MATERIAL PROVIDED:
-=-=-=-=-

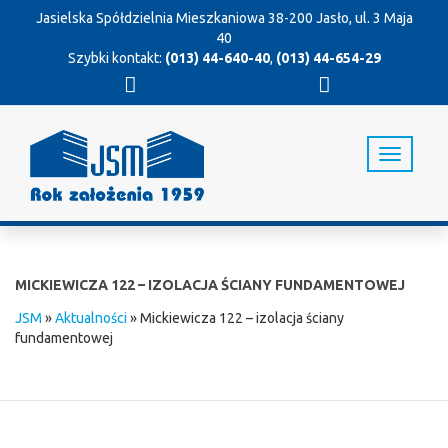
Jasielska Spółdzielnia Mieszkaniowa
38-200 Jasło, ul. 3 Maja
40
Szybki kontakt:
(013) 44-640-40
,
(013) 44-654-29
T
o
g
g
l
e
n
MICKIEWICZA 122 – IZOLACJA ŚCIANY FUNDAMENTOWEJ
a
v
JSM
»
Aktualności
»
Mickiewicza 122 – izolacja ściany
i
fundamentowej
g
a
t
i
o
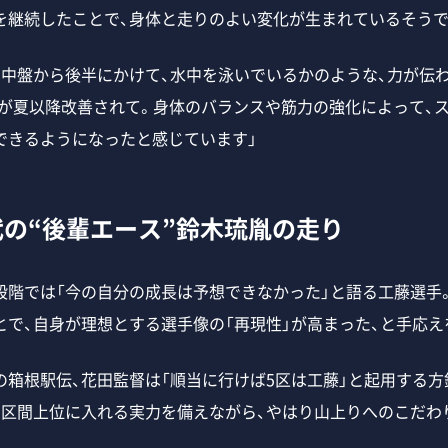
を継続したことで、身体と走りのよい変化が生まれているそうで
の中盤から後半にかけて、水中を泳いでいるかのような、力が伝
れが夏以降改善されて。身体のバランスや筋力の強化によって、
できるようになったと感じています」
の“後輩エース”鈴木琉胤の走り
階では「今の自分の成長は予想できなかった」と語る工藤選手
とで、自身が理想とする選手像の「再現性」が高まった、と手応え
箱根駅伝、花田監督は「順当に行けば5区は工藤」と起用する方
も区間上位に入れる実力を備えながら、やはり山上りへのこだわ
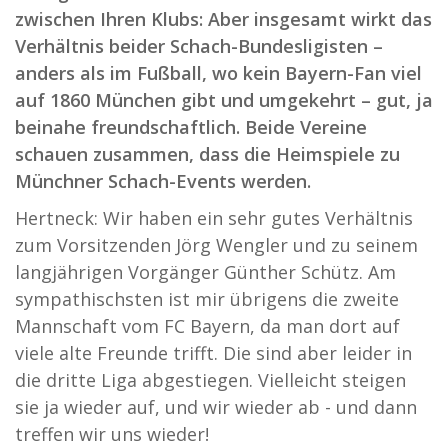
zwischen Ihren Klubs: Aber insgesamt wirkt das
Verhältnis beider Schach-Bundesligisten –
anders als im Fußball, wo kein Bayern-Fan viel
auf 1860 München gibt und umgekehrt – gut, ja
beinahe freundschaftlich. Beide Vereine
schauen zusammen, dass die Heimspiele zu
Münchner Schach-Events werden.
Hertneck: Wir haben ein sehr gutes Verhältnis
zum Vorsitzenden Jörg Wengler und zu seinem
langjährigen Vorgänger Günther Schütz. Am
sympathischsten ist mir übrigens die zweite
Mannschaft vom FC Bayern, da man dort auf
viele alte Freunde trifft. Die sind aber leider in
die dritte Liga abgestiegen. Vielleicht steigen
sie ja wieder auf, und wir wieder ab - und dann
treffen wir uns wieder!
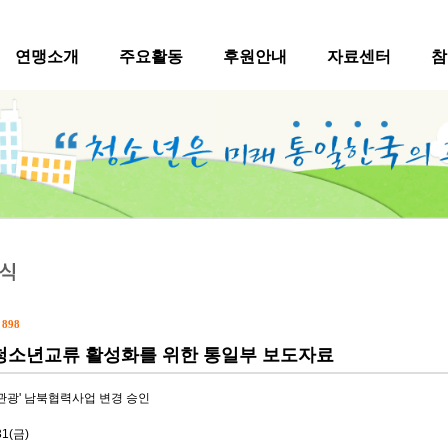
연맹소개
주요활동
후원안내
자료센터
참
수
898
청소년교류 활성화를 위한 통일부 보도자료
 관광' 남북협력사업 변경 승인
6.3.31(금)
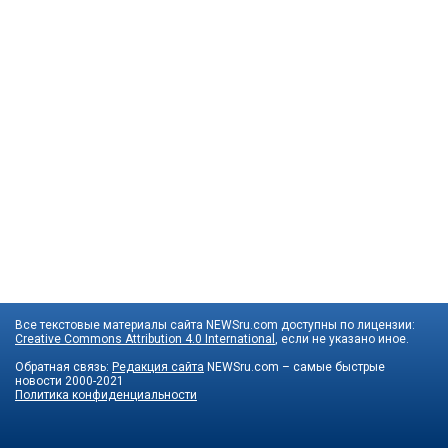
Все текстовые материалы сайта NEWSru.com доступны по лицензии:
Creative Commons Attribution 4.0 International
, если не указано иное.
Обратная связь:
Редакция сайта
NEWSru.com – самые быстрые
новости
2000-2021
Политика конфиденциальности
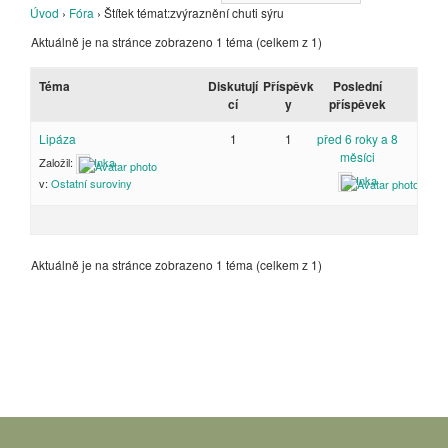
Úvod
›
Fóra
›
Štítek témat:zvýraznění chuti sýru
Aktuálně je na stránce zobrazeno 1 téma (celkem z 1)
Téma
Diskutují
Příspěvk
Poslední
cí
y
příspěvek
Lipáza
1
1
před 6 roky a 8
měsíci
Založil:
Inka
Inka
v:
Ostatní suroviny
Aktuálně je na stránce zobrazeno 1 téma (celkem z 1)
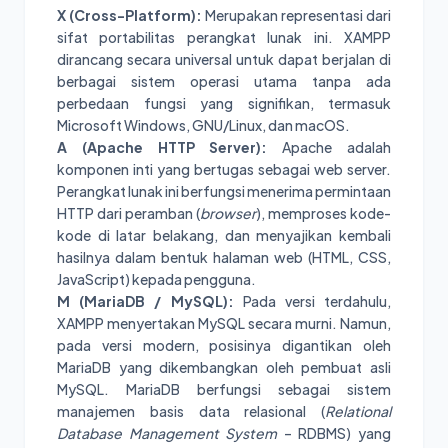
X (Cross-Platform):
Merupakan representasi dari
sifat portabilitas perangkat lunak ini. XAMPP
dirancang secara universal untuk dapat berjalan di
berbagai sistem operasi utama tanpa ada
perbedaan fungsi yang signifikan, termasuk
Microsoft Windows, GNU/Linux, dan macOS.
A (Apache HTTP Server):
Apache adalah
komponen inti yang bertugas sebagai web server.
Perangkat lunak ini berfungsi menerima permintaan
HTTP dari peramban (
browser
), memproses kode-
kode di latar belakang, dan menyajikan kembali
hasilnya dalam bentuk halaman web (HTML, CSS,
JavaScript) kepada pengguna.
M (MariaDB / MySQL):
Pada versi terdahulu,
XAMPP menyertakan MySQL secara murni. Namun,
pada versi modern, posisinya digantikan oleh
MariaDB yang dikembangkan oleh pembuat asli
MySQL. MariaDB berfungsi sebagai sistem
manajemen basis data relasional (
Relational
Database Management System
– RDBMS) yang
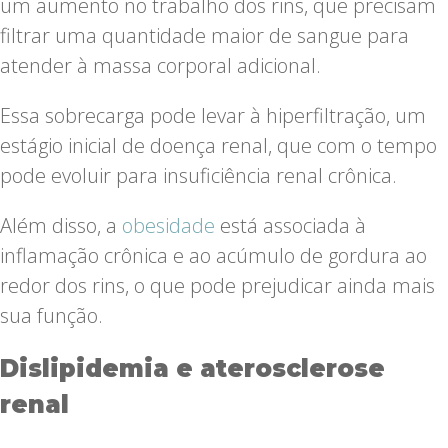
um aumento no trabalho dos rins, que precisam
filtrar uma quantidade maior de sangue para
atender à massa corporal adicional.
Essa sobrecarga pode levar à hiperfiltração, um
estágio inicial de doença renal, que com o tempo
pode evoluir para insuficiência renal crônica.
Além disso, a
obesidade
está associada à
inflamação crônica e ao acúmulo de gordura ao
redor dos rins, o que pode prejudicar ainda mais
sua função.
Dislipidemia e aterosclerose
renal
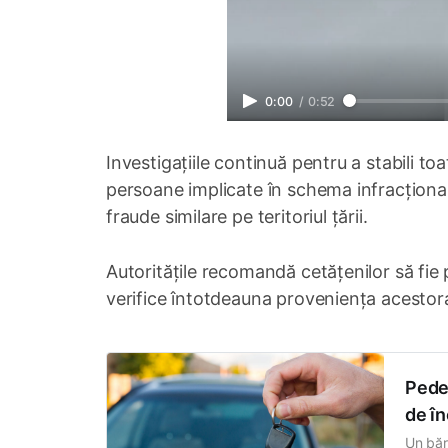
0:00
/
0:52
Investigațiile continuă pentru a stabili toa
persoane implicate în schema infracțional
fraude similare pe teritoriul țării.
Autoritățile recomandă cetățenilor să fie
verifice întotdeauna proveniența acestora 
Pedea
de î
Un băr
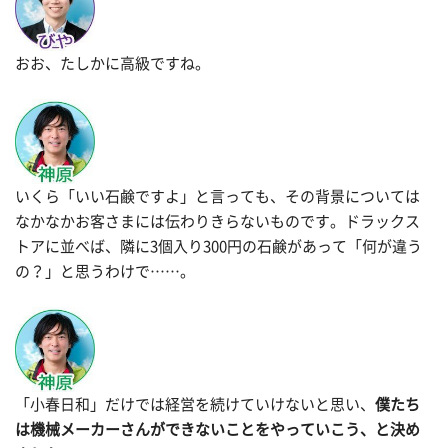
おお、たしかに高級ですね。
いくら「いい石鹸ですよ」と言っても、その背景については
なかなかお客さまには伝わりきらないものです。ドラックス
トアに並べば、隣に3個入り300円の石鹸があって「何が違う
の？」と思うわけで……。
「小春日和」だけでは経営を続けていけないと思い、
僕たち
は機械メーカーさんができないことをやっていこう、と決め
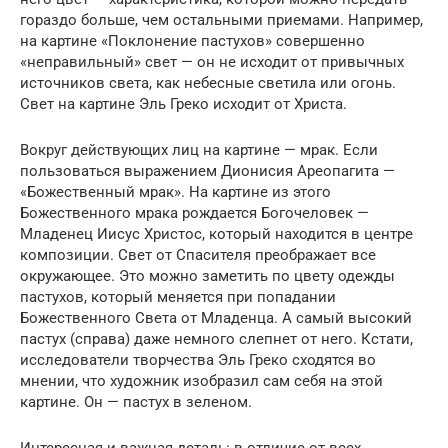
гораздо больше, чем остальными приемами. Например,
на картине «Поклонение пастухов» совершенно
«неправильный» свет — он не исходит от привычных
источников света, как небесные светила или огонь.
Свет на картине Эль Греко исходит от Христа.
Вокруг действующих лиц на картине — мрак. Если
пользоваться выражением Дионисия Ареопагита —
«Божественный мрак». На картине из этого
Божественного мрака рождается Богочеловек —
Младенец Иисус Христос, который находится в центре
композиции. Свет от Спасителя преображает все
окружающее. Это можно заметить по цвету одежды
пастухов, который меняется при попадании
Божественного Света от Младенца. А самый высокий
пастух (справа) даже немного слепнет от него. Кстати,
исследователи творчества Эль Греко сходятся во
мнении, что художник изобразил сам себя на этой
картине. Он — пастух в зеленом.
Интересная и важная деталь: в отличие от всех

-=-=-=-=-

EXERCISE DIRECTIONS:
Starting with the line that contains "Свет на картине Эль Греко исходит от Христа.", copy each line through the end of the data exactly, and leave out all earlier lines.

ANSWER TO THIS PROBLEM:
Свет на картине Эль Греко исходит от Христа.
Вокруг действующих лиц на картине — мрак. Если
пользоваться выражением Дионисия Ареопагита —
«Божественный мрак». На картине из этого
Божественного мрака рождается Богочеловек —
Младенец Иисус Христос, который находится в центре
композиции. Свет от Спасителя преображает все
окружающее. Это можно заметить по цвету одежды
пастухов, который меняется при попадании
Божественного Света от Младенца. А самый высокий
пастух (справа) даже немного слепнет от него. Кстати,
исследователи творчества Эль Греко сходятся во
мнении, что художник изобразил сам себя на этой
картине. Он — пастух в зеленом.
Интересная и важная деталь: в отличие от всех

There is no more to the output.